HARROW BOROUGH – 2 [OG 27. McKenna 58] SUTTON UNITED – 4 [Watson 9.40. Gray 68. Bolt 78p]
RYMAN PREMIER DIVISION | Att: 110
Thank god for foreign holidays. Whilst I was away relaxing in Austria last week, the lads had 2 games which presented a decent opportunity with picking up at least 4 points & getting the season back on track after the recent stumbles. Well, that was the plan anyway.
An apparently abject 3-0 home defeat against Purfl…er…Thurrock was followed by a 2-2 home draw against Bishops Stortford. The Stortford result made all the worse by the fact that the U’s had a 2-0 lead against 10 men going into the last couple of minutes and still managed to drop 2 points.
Actually, if you’re in the Salzburg area in the near future, listen carefully. You may find the hills are alive not with the Sound of Music, but my reaction to Gareth’s SMS informing me of that Stortford result. Basically the word “BOLLOCKS!” echoing eerily amongst the mountain tops.
But, I’m back now, just in time for the Harrow away game. The Harrow that are bottom. Without a win.
Oh for fucks sake.
Amazingly, the public transportation system of the United Kingdom doesn’t let me down for once and I wander into the Hobgoblin at Marylebone disgustingly early. Bob is even earlier than me, with a fair bit of his opening pint already down. Chalmers soon joins us and even stands a round. Good man! Couple of beers could be needed to soften the blow of this one.
After the super quick journey up to town, the train back out to the suburbs is of course delayed. Leaving us a very very brisk stroll to the ground at the other end, with us just making it through the turnstiles in time for kick off. Timing!
For tonight’s line up, I’m glad to see Bolty & Watson out there.

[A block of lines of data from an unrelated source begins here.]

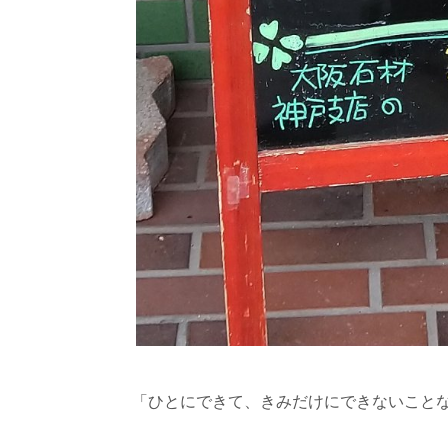
「ひとにできて、きみだけにできないこと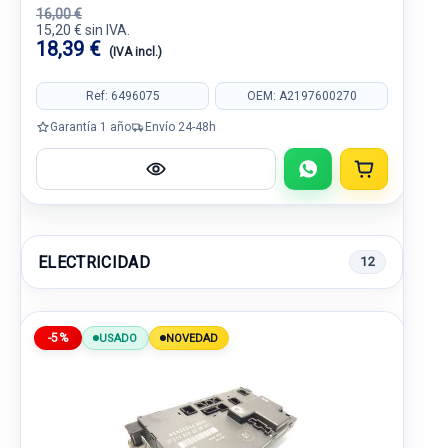
16,00 €
15,20 € sin IVA.
18,39 €
(IVA incl.)
Ref: 6496075
OEM: A2197600270
Garantía 1 año
Envío 24-48h
ELECTRICIDAD
12
-5%
USADO
NOVEDAD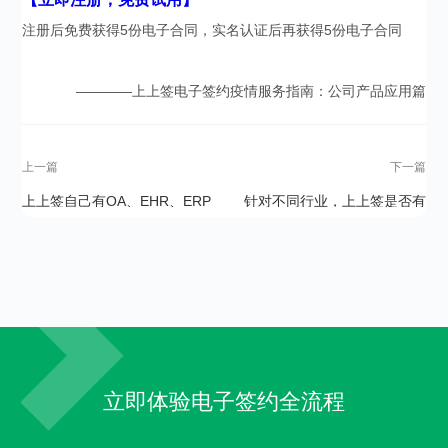
注册后免费获得5份电子合同，实名认证后再获得5份电子合同
————上上签电子签约疫情服务指南：公司产品应用篇
上一篇
下一篇
上上签自己有OA、EHR、ERP
针对不同行业，上上签是否有
等内部业务系统，上上签是否
更加专业化的配套解决方案？
支持内嵌，快速上线？
立即体验电子签约全流程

Hamlin also gets a start, with a new bloke, Ronnie Fletcher (a good old English footballers name if ever I’ve heard one!) making his debut in defence, replacing the injured Hodges. We later find out he’s an ex-West Ham junior. Matt Gray gets another start up front.
The lads start quite brightly, moving the ball around well. The home side make a bit of progress, but fail to make an impact in the final third. 5 minutes in and our first chance. A ball in from the left is nodded back to the edge of the box. But Corbett’s first time effort is a to the edge of the box. But Corbett’s first time effort flies over the bar.
Couple of mins later & some further Sutton pressure wins 2 corners in succession. Bolt plays the second of the 2 short to Akuamouah on the left corner of the 18 yard box. He chips the ball towards the back post and Watson jumps unmarked to nod the ball into the bottom far corner. 1-0! That’ll do for starters lads.
Harrow are to their credit, trying to play the right way, but their defending is pretty awful at times and you can see why they’ve struggled so far this season. They’re even making us look positively well organised at the back! A prime example is a couple of minutes after we go ahead. Bolt plays a ball into the edge of the box from the left. It goes straight to a defender, but rather than thump it clear, he falls over the ball and it breaks to Watson on the 18 yard line. With the goal at his mercy, he tries his luck, but instead his shot only hits an eager Matt Gray who is also trying to snap up the chance.
On around 20 minutes, new boy Fletcher plays a very good angled ball out of defence that Watson nods down on the edge of the box. Bolt snaps up the chance but his shot is slightly deflected and the ‘keeper is able to gather without too much trouble.
The U’s are starting to really get going and play some really good stuff. One great ball into the channel from Bolt finds Bailey. His first effort is just blocked, but he manages to pull the ball back across the area, but between Watson & Gray. But, just as the confidence and the good stuff starts to appear, within 60 seconds, our hosts are level and somewhat against the run of play. Unlike us that.
A foray down our right results in a deep cross into the box. Palmer is challenged by an attacker and the ball deflects off his head completely wrong footing Iga just behind him. The U’s ‘keeper can only make a token effort at a save as the ball loops over him & into the net to make it 1-1.
Oooh lovely. Another piss poor goal in the ‘against’ column.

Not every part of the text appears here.